Il faut de l’aplomb pour se tenir debout face à l’incroyable bosquet d’arbres de Bigger Trees Near Warter Or/Ou peinture sur le motif pour le nouvel âge post-photographique (2007), une œuvre de plus de 12 m de longueur et de 4,6 m de largeur, composée de cinquante toiles aux perspectives différentes, et qui fabrique un paysage dans lequel le corps semble tout entier aspiré. Dans l’exposition, ces paysages européens sont confrontés aux paysages américains de David Hockney, et l’on comprend instantanément les variations de sa palette : pas de période bleue ni rose, mais la marque insistante de l’intensité du soleil et de ses effets sur la nature.

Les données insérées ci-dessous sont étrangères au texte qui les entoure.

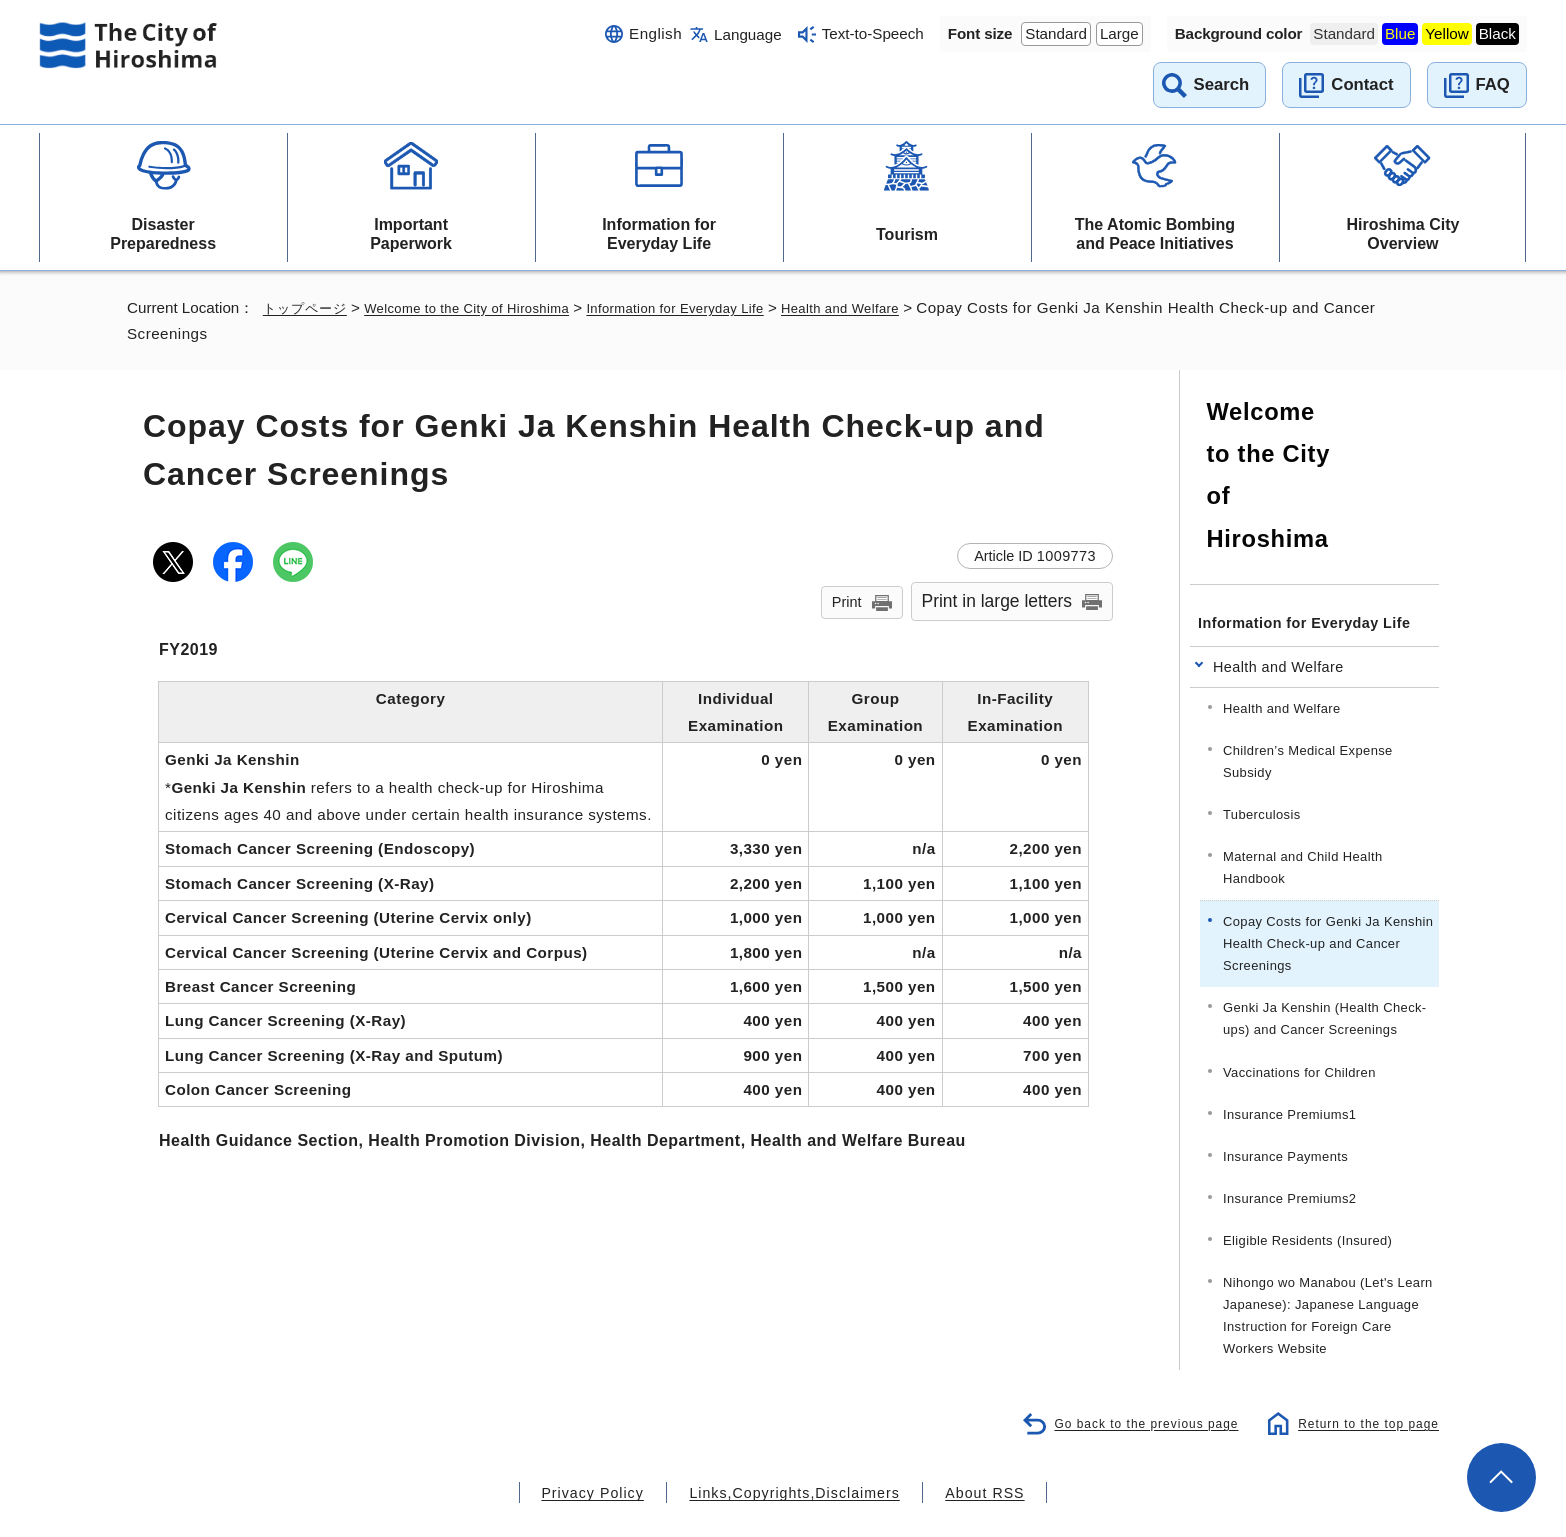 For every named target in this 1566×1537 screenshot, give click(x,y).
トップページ (308, 307)
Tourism (907, 234)
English (655, 33)
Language (748, 34)
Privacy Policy (616, 1443)
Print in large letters (997, 601)
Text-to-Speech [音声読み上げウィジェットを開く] (873, 33)
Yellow (1446, 33)
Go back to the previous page (1132, 1373)
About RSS (959, 1443)
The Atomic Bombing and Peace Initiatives (1155, 234)
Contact (1362, 84)
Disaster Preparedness (163, 234)
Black (1497, 33)
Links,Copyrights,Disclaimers (792, 1443)
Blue (1400, 33)
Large (1119, 33)
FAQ (1493, 84)
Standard (1056, 33)
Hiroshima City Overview (1402, 234)
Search (1222, 84)
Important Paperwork (411, 234)
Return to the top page (1363, 1373)
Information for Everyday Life (659, 234)
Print (847, 602) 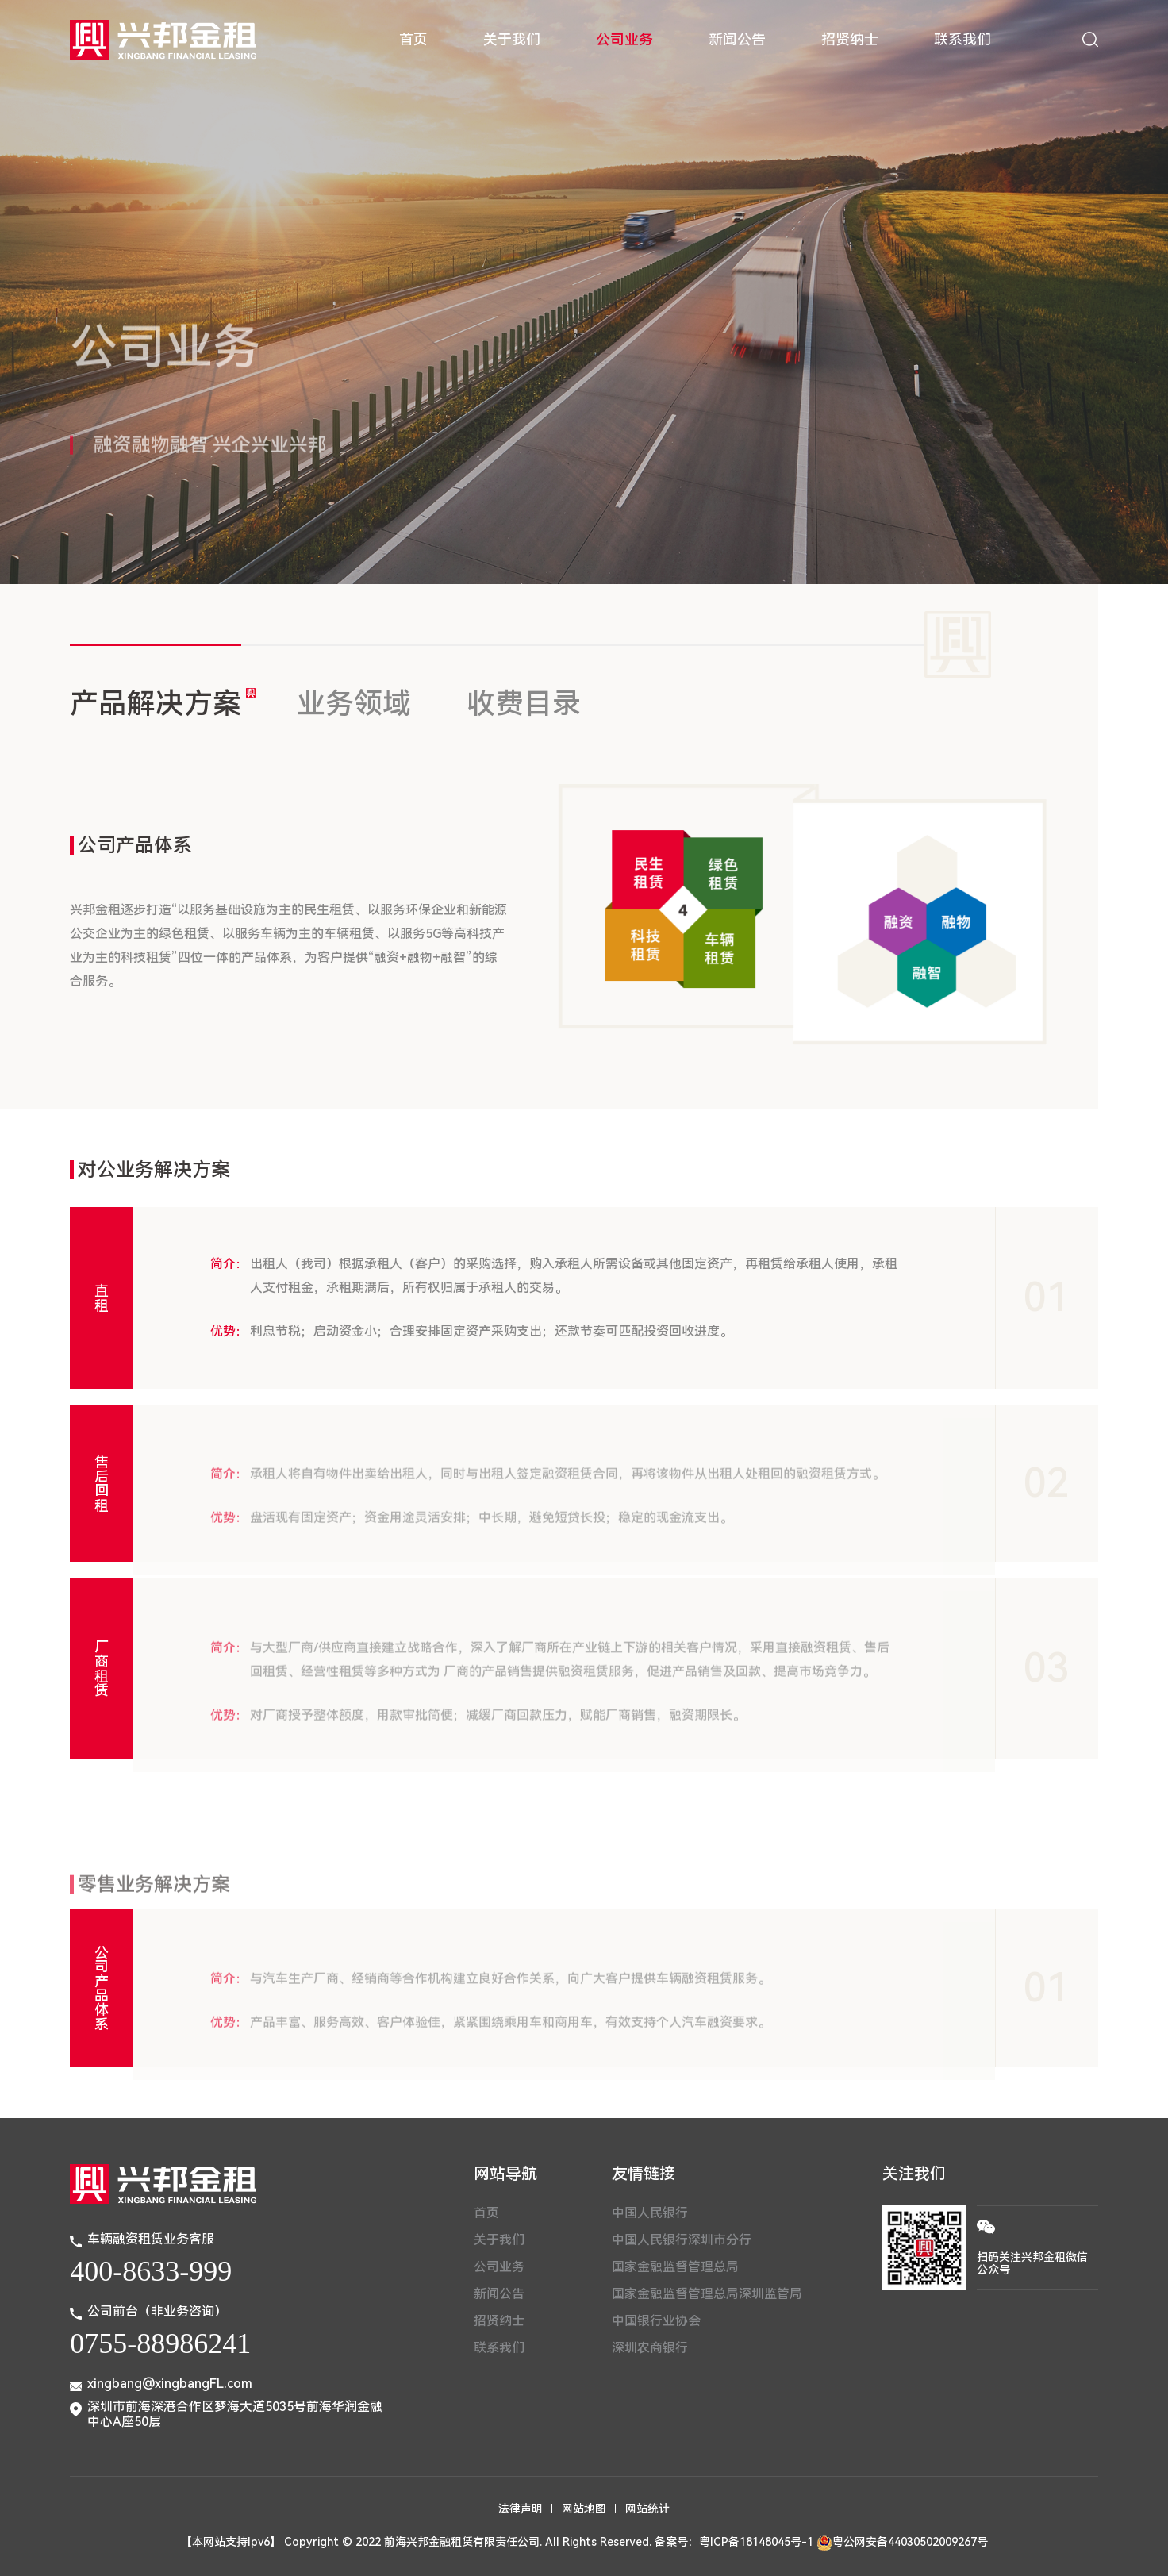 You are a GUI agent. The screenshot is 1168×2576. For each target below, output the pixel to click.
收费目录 (524, 704)
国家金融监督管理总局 (675, 2266)
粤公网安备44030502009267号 (902, 2542)
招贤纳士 (849, 39)
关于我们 (511, 39)
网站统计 (647, 2508)
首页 (413, 39)
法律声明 (520, 2508)
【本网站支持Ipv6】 (231, 2542)
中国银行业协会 (656, 2320)
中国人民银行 (650, 2212)
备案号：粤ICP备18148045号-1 (734, 2542)
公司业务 (624, 39)
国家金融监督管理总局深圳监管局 (707, 2293)
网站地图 (584, 2508)
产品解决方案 (155, 704)
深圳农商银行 (650, 2347)
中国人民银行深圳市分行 (681, 2239)
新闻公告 (737, 39)
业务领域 (354, 704)
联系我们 (962, 39) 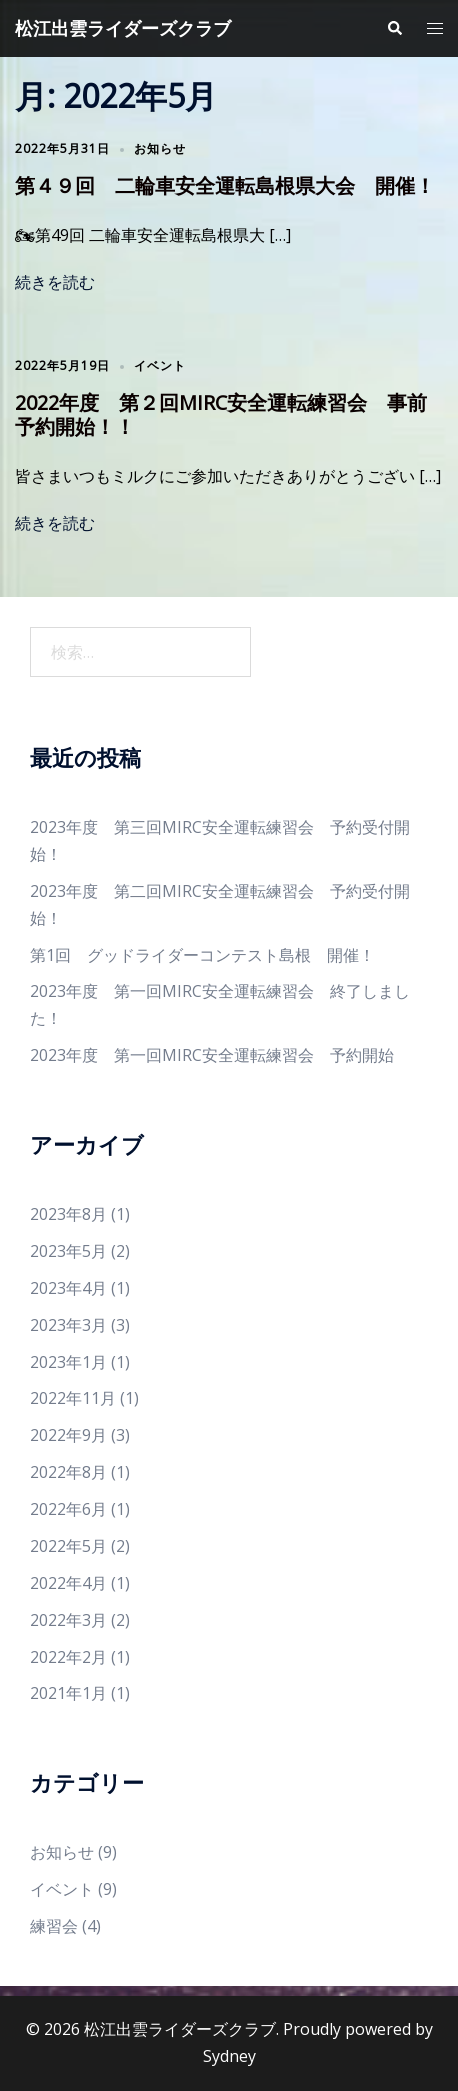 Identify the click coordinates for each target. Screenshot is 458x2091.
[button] (394, 28)
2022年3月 (68, 1620)
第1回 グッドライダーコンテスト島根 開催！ (202, 955)
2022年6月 (68, 1509)
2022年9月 (68, 1435)
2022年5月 (68, 1546)
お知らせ (160, 148)
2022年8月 (68, 1472)
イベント (160, 365)
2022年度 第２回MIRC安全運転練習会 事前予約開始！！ (221, 414)
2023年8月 (68, 1214)
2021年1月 (68, 1693)
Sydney (229, 2056)
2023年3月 (68, 1325)
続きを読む (55, 282)
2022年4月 (68, 1583)
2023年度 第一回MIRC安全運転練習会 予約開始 (212, 1055)
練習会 (54, 1926)
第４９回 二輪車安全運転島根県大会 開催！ (225, 185)
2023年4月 (68, 1288)
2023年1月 (68, 1362)
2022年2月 (68, 1657)
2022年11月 (73, 1398)
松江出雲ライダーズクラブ (123, 28)
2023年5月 (68, 1251) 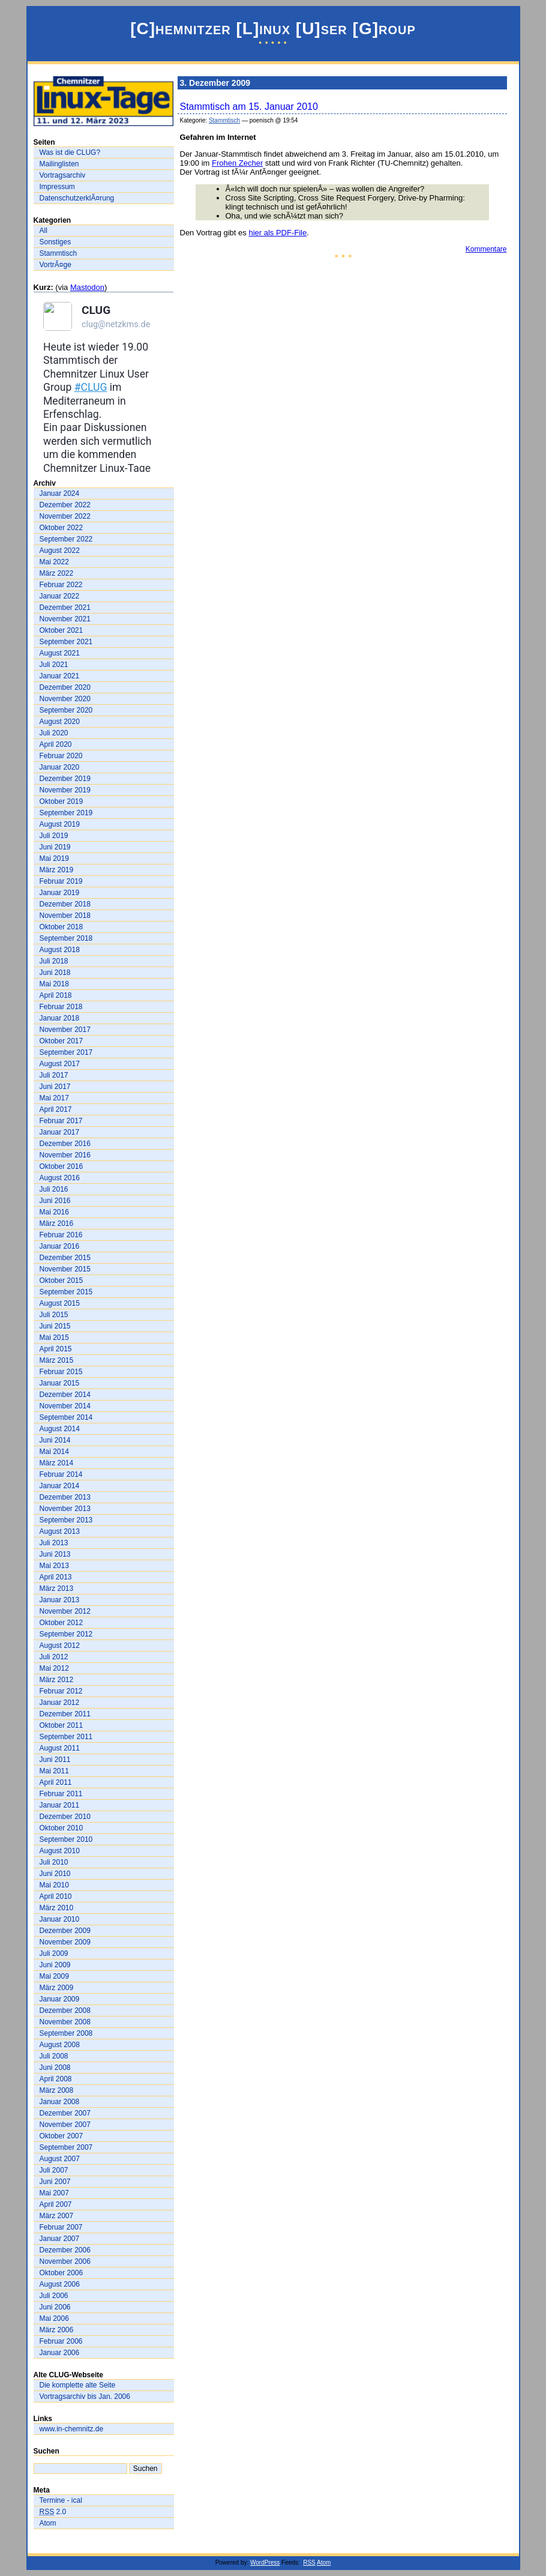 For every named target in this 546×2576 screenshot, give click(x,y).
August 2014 (60, 1429)
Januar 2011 (60, 1805)
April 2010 (56, 1896)
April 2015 (56, 1349)
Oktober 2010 (61, 1828)
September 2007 (66, 2147)
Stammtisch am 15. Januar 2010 (249, 106)
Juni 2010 (55, 1873)
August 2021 (60, 653)
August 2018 (60, 950)
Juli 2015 (54, 1315)
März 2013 (57, 1588)
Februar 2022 (61, 585)
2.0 (53, 2512)
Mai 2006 (54, 2318)
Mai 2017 (54, 1098)
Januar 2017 (60, 1132)
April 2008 (56, 2079)
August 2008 (60, 2045)
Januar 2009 (60, 1999)
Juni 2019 (55, 847)
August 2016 (60, 1178)
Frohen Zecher (237, 162)
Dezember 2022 (65, 505)
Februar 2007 (61, 2227)
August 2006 (60, 2284)
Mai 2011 (54, 1771)
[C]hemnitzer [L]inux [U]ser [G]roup (273, 28)
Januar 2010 (60, 1919)
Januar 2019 (60, 892)
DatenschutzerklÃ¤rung (77, 198)
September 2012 (66, 1634)
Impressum (57, 186)
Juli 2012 (54, 1657)
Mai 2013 (54, 1565)
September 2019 (66, 813)
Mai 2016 (54, 1212)
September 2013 (66, 1520)
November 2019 (65, 790)
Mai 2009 (54, 1976)
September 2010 (66, 1839)
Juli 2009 (54, 1953)
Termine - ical (61, 2500)
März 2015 (57, 1360)
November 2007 (65, 2124)
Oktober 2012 (61, 1622)
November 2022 (65, 516)
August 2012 (60, 1645)
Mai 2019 (54, 858)
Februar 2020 (61, 756)
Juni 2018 (55, 972)
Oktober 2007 (61, 2136)
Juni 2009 (55, 1965)
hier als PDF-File (277, 232)
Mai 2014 (54, 1451)
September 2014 (66, 1417)
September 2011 (66, 1737)
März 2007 (57, 2216)
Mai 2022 (54, 562)
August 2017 (60, 1064)
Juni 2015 (55, 1326)
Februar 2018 (61, 1007)
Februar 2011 (61, 1794)
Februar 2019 (61, 881)
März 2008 (57, 2090)
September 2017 (66, 1052)
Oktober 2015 (61, 1280)
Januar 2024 (60, 493)
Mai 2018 (54, 984)
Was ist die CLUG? (70, 152)
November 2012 (65, 1611)
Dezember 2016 (65, 1143)
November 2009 (65, 1942)
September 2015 (66, 1292)
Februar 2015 (61, 1372)
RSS (309, 2562)
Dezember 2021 (65, 607)
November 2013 (65, 1508)
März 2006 (57, 2330)
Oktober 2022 (61, 527)
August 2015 (60, 1303)
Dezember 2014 (65, 1394)
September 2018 (66, 938)
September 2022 (66, 539)
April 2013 (56, 1577)
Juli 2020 (54, 733)
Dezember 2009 (65, 1930)
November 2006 (65, 2261)
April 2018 (56, 995)
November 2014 (65, 1406)
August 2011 (60, 1748)
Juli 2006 (54, 2295)
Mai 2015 (54, 1337)
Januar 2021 (60, 676)
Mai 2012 (54, 1668)
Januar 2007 (60, 2238)
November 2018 (65, 915)
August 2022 (60, 550)
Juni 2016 (55, 1200)
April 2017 (56, 1109)
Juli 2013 (54, 1543)
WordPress (265, 2562)
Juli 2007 (54, 2170)
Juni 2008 (55, 2067)
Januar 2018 (60, 1018)
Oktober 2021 (61, 630)
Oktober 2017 (61, 1041)
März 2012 (57, 1680)
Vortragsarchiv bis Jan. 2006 (85, 2396)
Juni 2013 (55, 1554)
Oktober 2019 (61, 801)
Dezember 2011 (65, 1714)
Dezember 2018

Dans les premières salles de l’exposition, les chefs-d’œuvre des années 1962 à 1980, éclairant avec profit les œuvres ultérieures, sont quasiment tous là : A Bigger Splash (1967), Portrait of An Artist (Pool with Two Figures) [1972]… et le portrait de son père, le premier portrait peint par l’artiste, en 1955. C’est en tout point une exposition hors norme, perfusée de liberté et de générosité – on voit mal laquelle, parmi les 400 œuvres, n’était pas utile ou profitable –, qui semble célébrer une façon superbe d’être au monde. David Hockney le rappelle : “La mort vous attend tous, même si vous ne fumez pas.”
“David Hockney 25”, exposition jusqu’au 31 août 2025 à la Fondation Louis Vuitton, Paris 16e.